§ DATA LISTING

::::

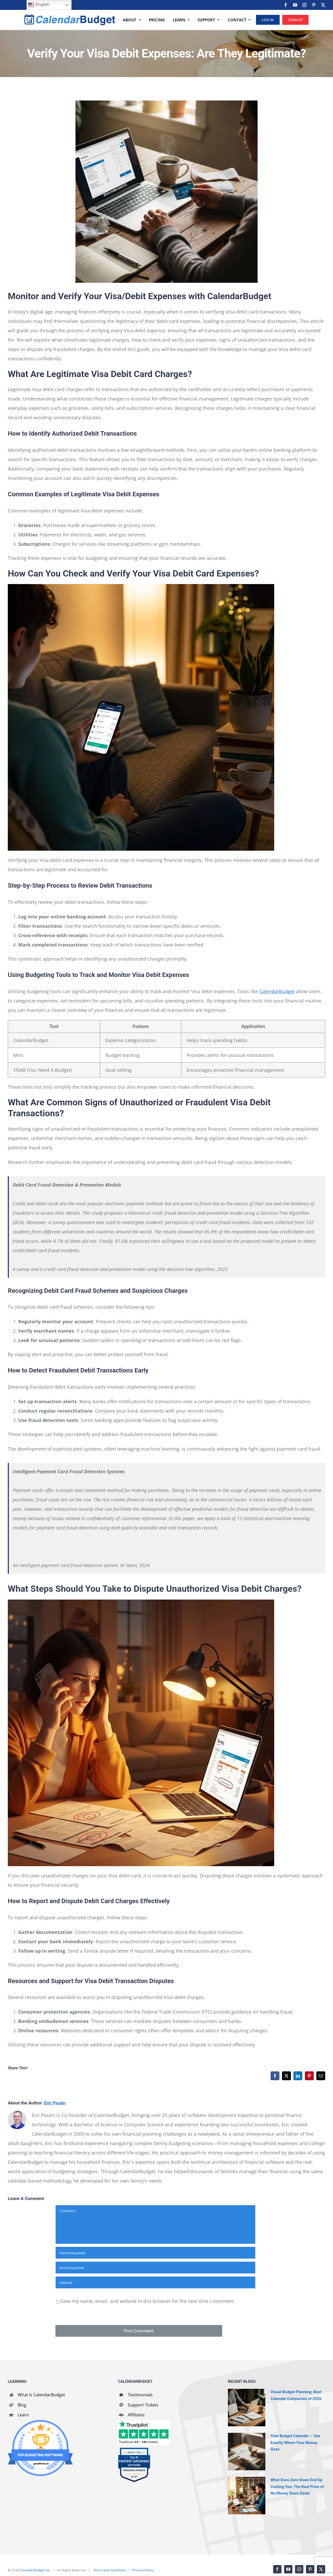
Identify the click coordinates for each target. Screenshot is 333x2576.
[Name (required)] (155, 2253)
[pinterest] (314, 5)
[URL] (155, 2282)
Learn (23, 2415)
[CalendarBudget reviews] (144, 2422)
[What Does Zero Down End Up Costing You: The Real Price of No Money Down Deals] (246, 2495)
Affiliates (136, 2415)
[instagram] (304, 5)
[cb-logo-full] (69, 16)
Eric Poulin (55, 2102)
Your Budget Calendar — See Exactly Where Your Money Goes (295, 2442)
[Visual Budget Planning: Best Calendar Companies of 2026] (246, 2407)
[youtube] (295, 5)
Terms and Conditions (109, 2570)
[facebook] (286, 5)
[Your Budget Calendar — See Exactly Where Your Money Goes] (246, 2451)
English (38, 5)
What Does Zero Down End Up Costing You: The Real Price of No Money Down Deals (297, 2486)
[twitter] (323, 5)
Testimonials (140, 2395)
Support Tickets (143, 2405)
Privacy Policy (143, 2570)
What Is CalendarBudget (41, 2395)
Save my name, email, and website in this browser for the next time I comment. (148, 2301)
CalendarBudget (276, 991)
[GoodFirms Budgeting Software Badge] (40, 2422)
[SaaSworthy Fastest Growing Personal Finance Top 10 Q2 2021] (134, 2450)
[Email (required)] (155, 2267)
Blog (22, 2405)
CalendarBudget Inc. (35, 2570)
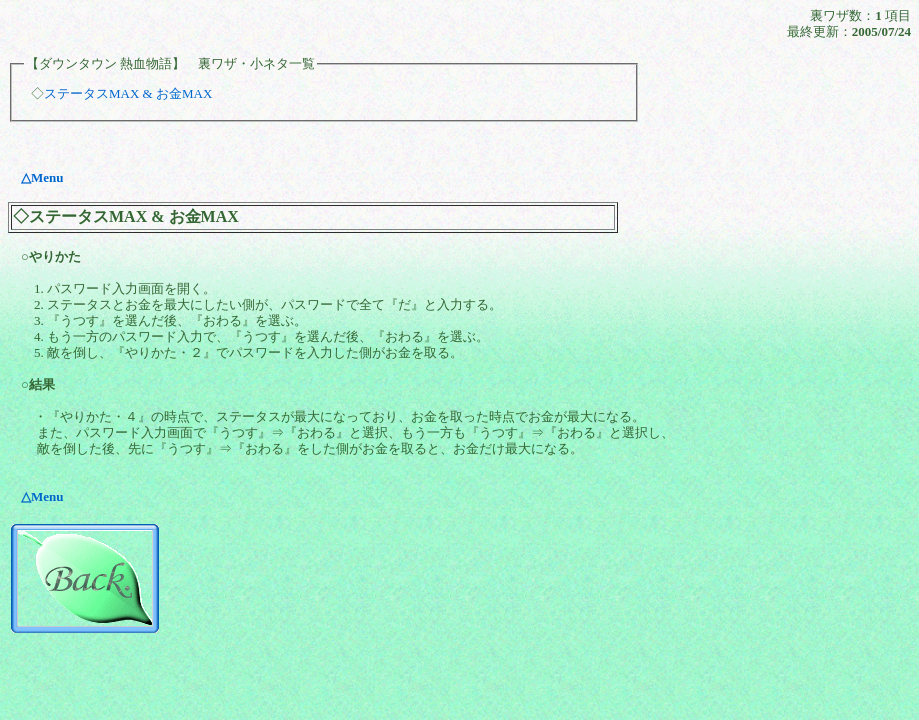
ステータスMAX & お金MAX (128, 93)
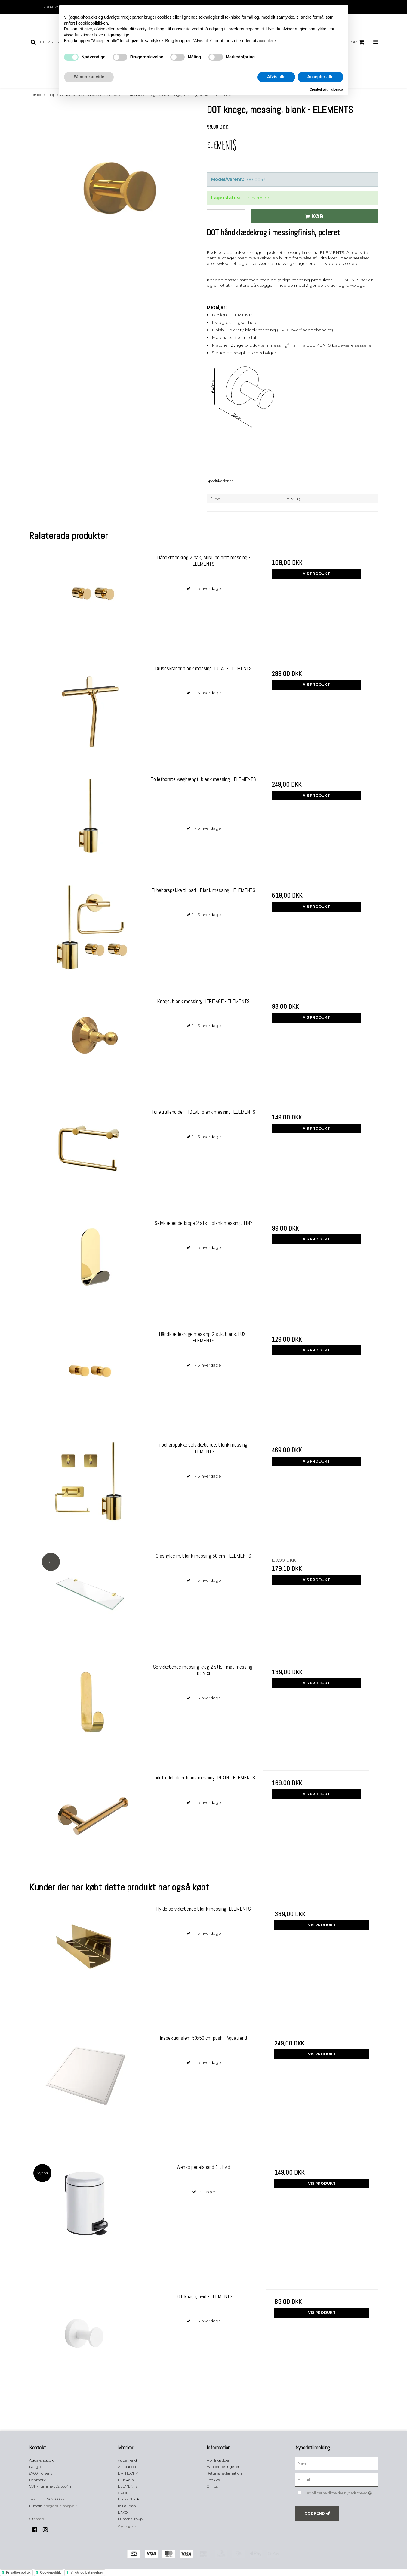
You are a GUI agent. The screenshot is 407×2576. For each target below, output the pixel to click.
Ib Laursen (127, 2505)
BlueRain (126, 2480)
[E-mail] (336, 2479)
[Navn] (336, 2463)
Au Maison (127, 2466)
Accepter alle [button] (320, 76)
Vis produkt (316, 573)
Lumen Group (130, 2518)
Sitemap (36, 2518)
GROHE (124, 2493)
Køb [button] (313, 216)
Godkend (314, 2513)
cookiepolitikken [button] (93, 23)
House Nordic (129, 2499)
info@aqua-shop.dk (59, 2505)
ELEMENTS (127, 2486)
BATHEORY (128, 2473)
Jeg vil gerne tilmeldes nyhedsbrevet (341, 2492)
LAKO (123, 2512)
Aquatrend (127, 2460)
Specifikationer (220, 481)
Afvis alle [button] (276, 76)
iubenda (336, 89)
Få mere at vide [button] (89, 76)
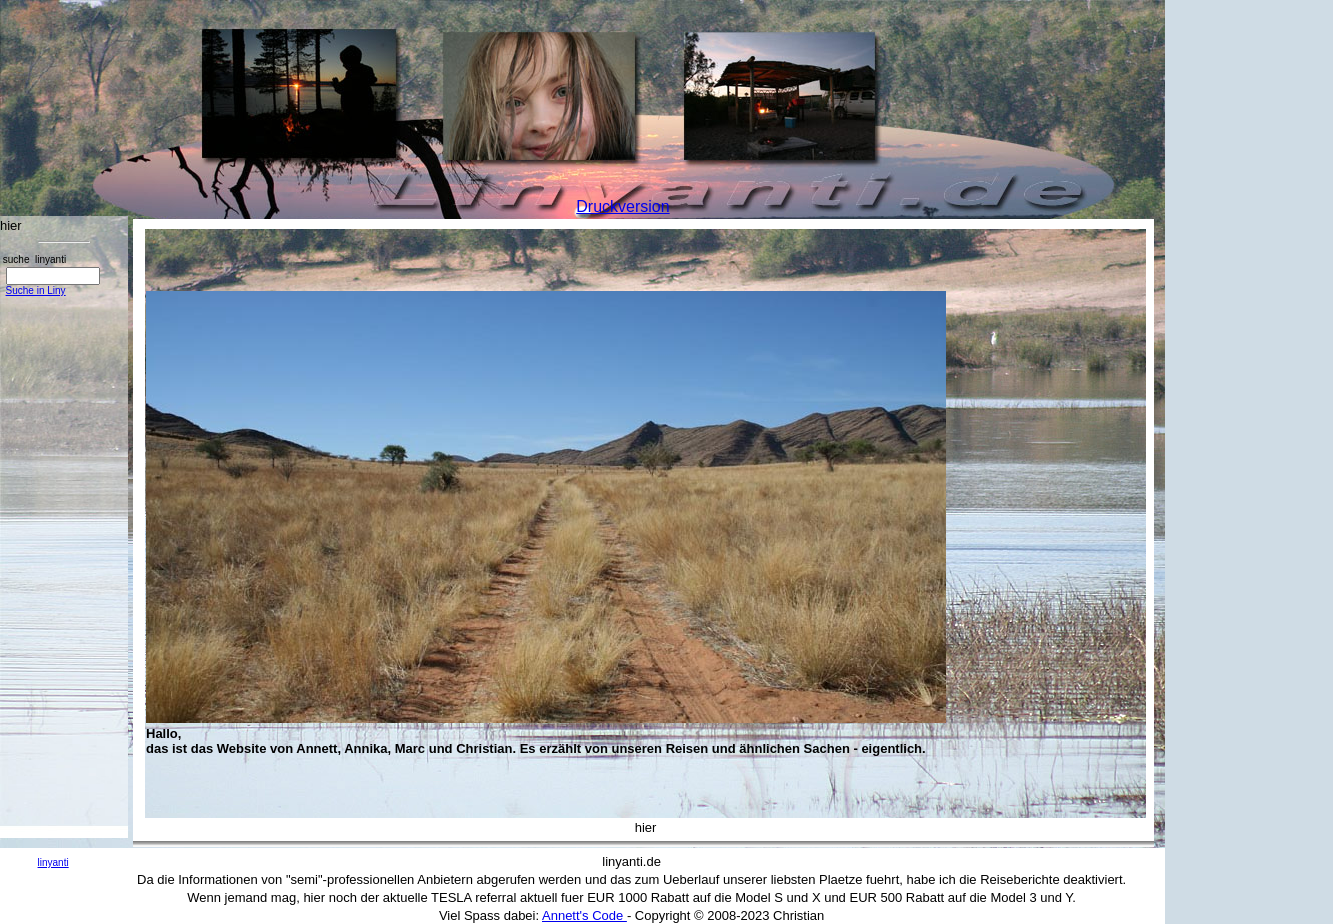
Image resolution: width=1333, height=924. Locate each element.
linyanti (53, 862)
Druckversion (622, 206)
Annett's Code (584, 915)
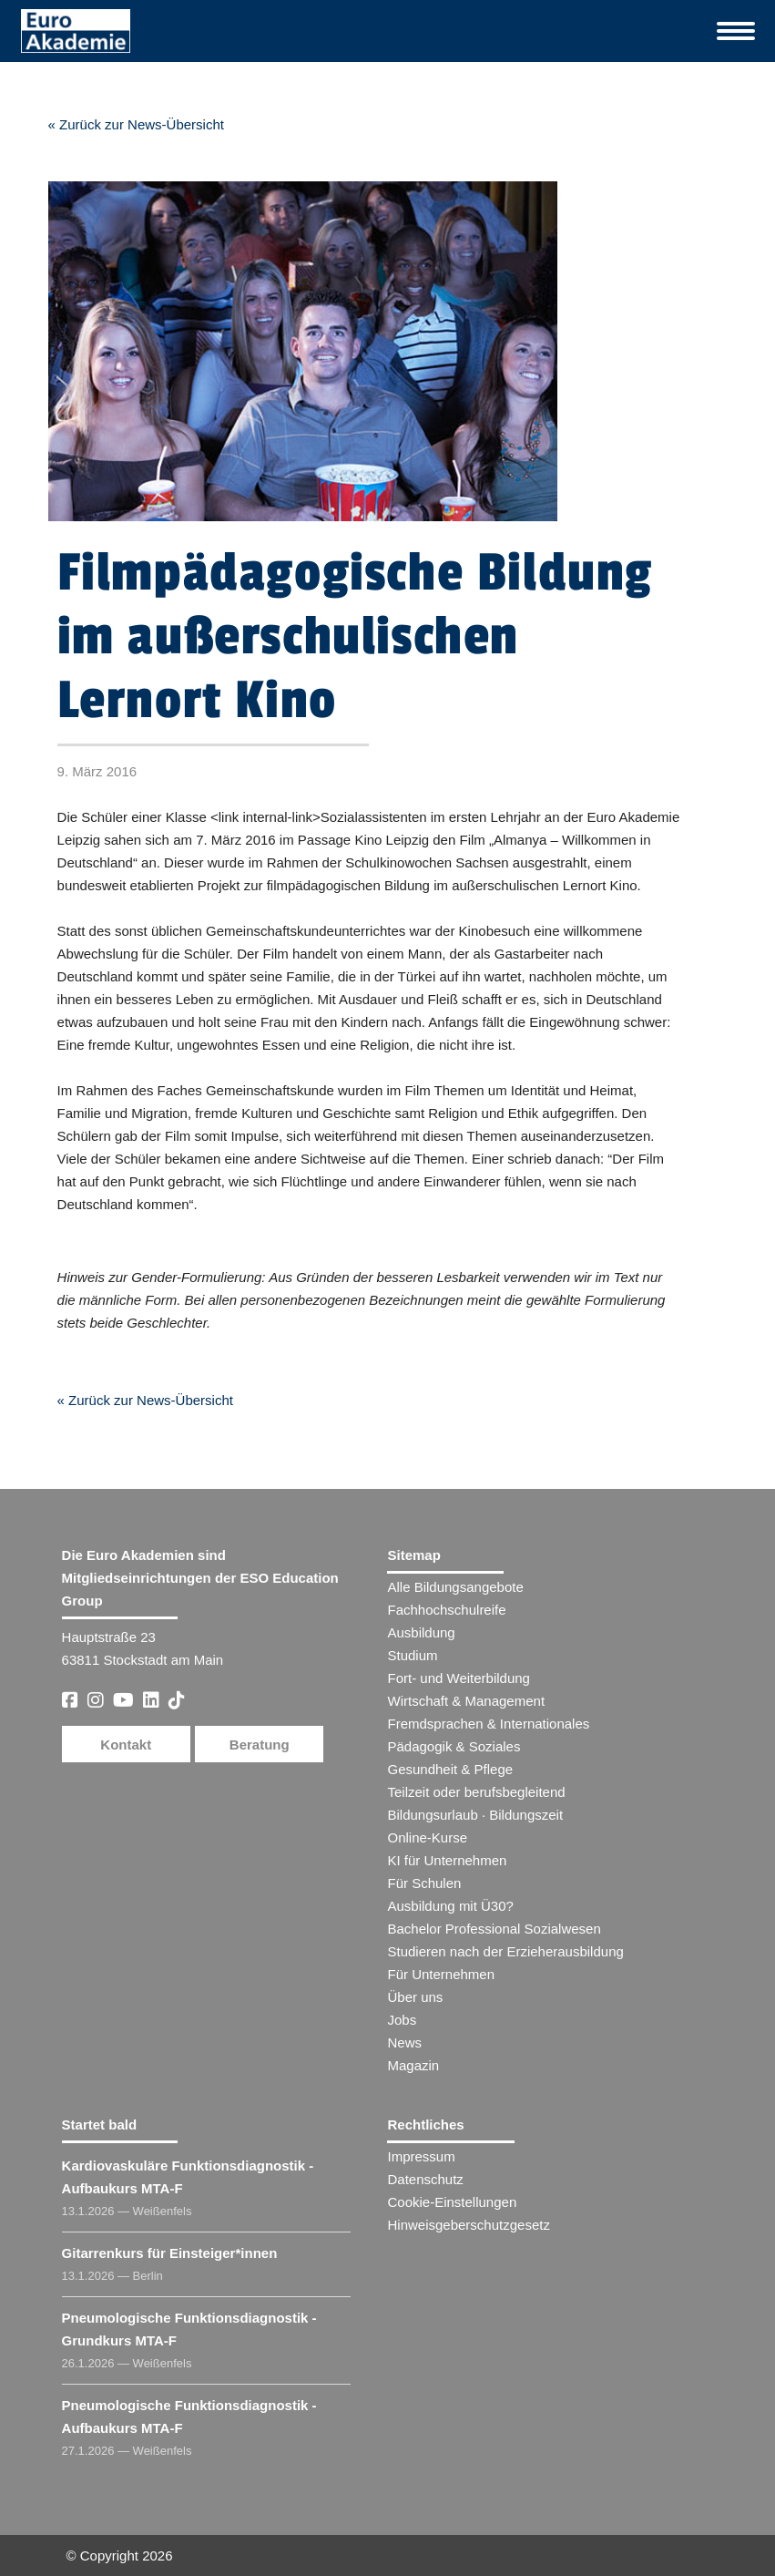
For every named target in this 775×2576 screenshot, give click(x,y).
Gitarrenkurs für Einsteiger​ (170, 2253)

::::

§ DESCRIPTION OF THE TASK
All lines of the material that contain the word "Real" should be listed.

§ ANSWER SPACE
[What Does Zero Down End Up Costing You: The Real Price of No Money Down Deals] (246, 2495)
What Does Zero Down End Up Costing You: The Real Price of No Money Down Deals (297, 2486)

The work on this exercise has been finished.